= Arnaut Catalan =

Arnaut Catalan (fl. 1219-1253) was a troubadour active in the Languedoc, Catalonia, and Castile. He left behind five cansos, three tensos, and one religious song.

Arnaut's origins are disputed. Most Catalan scholars, such as Milà and Fontanals, believe him to be a Catalan, hence his nickname. Others, such as Chabaneau, assign him to a prominent family from Toulouse named "Catalan". If the latter is correct he is probably the same as the Dominican Inquisitor who persecuted Cathars with such force that he was almost killed by a mob in Albi in 1234. The troubadour was probably in Lombardy at the Este court in Caleone between 1221 and 1233.
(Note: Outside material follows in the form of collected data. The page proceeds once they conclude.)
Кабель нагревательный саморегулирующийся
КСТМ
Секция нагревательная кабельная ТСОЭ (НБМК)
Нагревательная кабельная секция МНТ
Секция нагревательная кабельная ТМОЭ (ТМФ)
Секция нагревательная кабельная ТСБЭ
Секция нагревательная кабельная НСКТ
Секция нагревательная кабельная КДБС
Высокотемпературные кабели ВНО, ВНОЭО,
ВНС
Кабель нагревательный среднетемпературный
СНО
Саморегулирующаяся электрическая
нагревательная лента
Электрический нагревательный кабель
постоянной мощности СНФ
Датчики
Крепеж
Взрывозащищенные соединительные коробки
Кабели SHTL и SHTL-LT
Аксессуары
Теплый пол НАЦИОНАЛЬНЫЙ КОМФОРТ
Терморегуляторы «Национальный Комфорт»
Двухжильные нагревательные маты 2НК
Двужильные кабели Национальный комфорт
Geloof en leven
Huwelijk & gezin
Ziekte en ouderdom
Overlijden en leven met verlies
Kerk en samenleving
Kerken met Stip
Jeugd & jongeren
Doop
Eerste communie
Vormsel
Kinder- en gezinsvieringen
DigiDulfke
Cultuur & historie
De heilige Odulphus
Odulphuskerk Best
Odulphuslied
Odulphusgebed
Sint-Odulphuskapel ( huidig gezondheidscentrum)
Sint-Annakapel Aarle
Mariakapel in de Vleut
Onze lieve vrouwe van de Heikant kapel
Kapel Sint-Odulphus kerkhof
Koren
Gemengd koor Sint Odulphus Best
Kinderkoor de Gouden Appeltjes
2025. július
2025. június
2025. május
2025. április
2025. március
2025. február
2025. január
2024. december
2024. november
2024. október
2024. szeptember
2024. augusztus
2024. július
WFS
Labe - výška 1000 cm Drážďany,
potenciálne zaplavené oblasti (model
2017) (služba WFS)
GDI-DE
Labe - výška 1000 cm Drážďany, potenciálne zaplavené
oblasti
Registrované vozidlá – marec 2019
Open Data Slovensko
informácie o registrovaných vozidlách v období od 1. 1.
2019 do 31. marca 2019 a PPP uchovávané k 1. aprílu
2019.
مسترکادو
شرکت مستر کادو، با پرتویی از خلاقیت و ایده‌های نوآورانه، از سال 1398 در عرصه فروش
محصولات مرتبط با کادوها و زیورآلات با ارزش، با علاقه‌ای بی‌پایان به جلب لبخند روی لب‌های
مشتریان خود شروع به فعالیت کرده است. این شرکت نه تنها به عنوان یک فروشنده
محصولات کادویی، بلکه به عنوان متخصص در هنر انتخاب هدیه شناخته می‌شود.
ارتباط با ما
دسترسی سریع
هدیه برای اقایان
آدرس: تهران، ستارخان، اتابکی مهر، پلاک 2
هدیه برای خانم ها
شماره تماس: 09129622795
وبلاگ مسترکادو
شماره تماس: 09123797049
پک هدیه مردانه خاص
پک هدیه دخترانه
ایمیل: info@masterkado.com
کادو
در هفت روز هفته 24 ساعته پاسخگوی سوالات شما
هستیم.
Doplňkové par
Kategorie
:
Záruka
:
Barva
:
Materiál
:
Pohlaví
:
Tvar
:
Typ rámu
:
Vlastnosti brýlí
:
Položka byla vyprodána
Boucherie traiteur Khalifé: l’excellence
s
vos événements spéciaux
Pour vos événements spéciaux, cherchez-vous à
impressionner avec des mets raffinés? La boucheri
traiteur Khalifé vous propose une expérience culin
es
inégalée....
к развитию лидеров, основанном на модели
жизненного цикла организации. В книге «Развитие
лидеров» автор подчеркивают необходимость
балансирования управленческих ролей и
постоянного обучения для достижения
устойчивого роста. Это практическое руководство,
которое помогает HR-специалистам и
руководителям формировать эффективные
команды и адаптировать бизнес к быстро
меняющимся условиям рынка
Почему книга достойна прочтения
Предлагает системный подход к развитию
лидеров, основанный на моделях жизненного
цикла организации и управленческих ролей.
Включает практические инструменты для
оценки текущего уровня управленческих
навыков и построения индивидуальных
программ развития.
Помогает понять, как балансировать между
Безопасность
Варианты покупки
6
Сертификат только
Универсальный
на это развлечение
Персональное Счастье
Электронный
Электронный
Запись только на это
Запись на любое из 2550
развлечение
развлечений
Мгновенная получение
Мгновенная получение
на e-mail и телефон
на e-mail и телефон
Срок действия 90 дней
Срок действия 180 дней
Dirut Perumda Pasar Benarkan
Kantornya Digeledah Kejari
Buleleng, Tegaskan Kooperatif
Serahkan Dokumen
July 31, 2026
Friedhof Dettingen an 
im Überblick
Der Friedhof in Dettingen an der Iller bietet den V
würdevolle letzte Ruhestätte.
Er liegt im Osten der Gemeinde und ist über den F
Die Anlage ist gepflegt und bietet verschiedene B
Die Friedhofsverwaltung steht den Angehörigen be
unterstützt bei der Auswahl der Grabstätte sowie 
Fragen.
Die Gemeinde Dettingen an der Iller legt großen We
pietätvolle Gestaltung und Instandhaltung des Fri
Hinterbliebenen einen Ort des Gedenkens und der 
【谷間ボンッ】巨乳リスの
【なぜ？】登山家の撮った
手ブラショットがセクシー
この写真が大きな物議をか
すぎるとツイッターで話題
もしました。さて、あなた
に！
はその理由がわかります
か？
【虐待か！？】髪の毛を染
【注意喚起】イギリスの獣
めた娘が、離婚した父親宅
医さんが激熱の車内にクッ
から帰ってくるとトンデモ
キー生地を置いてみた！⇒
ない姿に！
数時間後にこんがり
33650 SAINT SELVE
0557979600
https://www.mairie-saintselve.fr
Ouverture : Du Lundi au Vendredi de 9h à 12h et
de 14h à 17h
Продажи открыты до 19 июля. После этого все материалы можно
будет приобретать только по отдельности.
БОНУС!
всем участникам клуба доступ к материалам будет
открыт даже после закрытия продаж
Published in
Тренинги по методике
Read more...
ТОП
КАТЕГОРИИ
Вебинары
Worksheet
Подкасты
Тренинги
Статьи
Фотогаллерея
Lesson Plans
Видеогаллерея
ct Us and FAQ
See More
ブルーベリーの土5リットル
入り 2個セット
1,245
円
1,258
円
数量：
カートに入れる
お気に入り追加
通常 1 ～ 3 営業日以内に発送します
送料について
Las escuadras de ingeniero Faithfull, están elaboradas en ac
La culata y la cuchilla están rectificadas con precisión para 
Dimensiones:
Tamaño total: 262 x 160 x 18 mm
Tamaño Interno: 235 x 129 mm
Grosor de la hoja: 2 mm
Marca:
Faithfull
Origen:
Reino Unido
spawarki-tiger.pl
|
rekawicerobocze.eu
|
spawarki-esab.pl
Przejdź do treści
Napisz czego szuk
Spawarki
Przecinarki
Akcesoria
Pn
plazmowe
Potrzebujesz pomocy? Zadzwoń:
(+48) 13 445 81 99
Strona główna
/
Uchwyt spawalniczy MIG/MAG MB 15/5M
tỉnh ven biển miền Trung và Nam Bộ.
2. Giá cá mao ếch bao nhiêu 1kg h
Four of Arnaut's cansos are dedicated to Beatrice of Savoy, wife of Raymond Berengar IV of Provence, and one of his tensos was composed with Raymond. An Arnaldus Catalanus, probably Arnaut, confirmed a donation of Raymond's at Aix-en-Provence on 29 August 1241. In 1252 a Don Arnaldo was in Castile at the court of Alfonso X, where he composed a tenso with the king, his part being Occitan and the king's Galician-Portuguese. Arnaut composed one other tenso with a poet named Vaquier Teriaz.

==Sources==
- Riquer, Martín de. Los trovadores: historia literaria y textos. 3 vol. Barcelona: Planeta, 1975.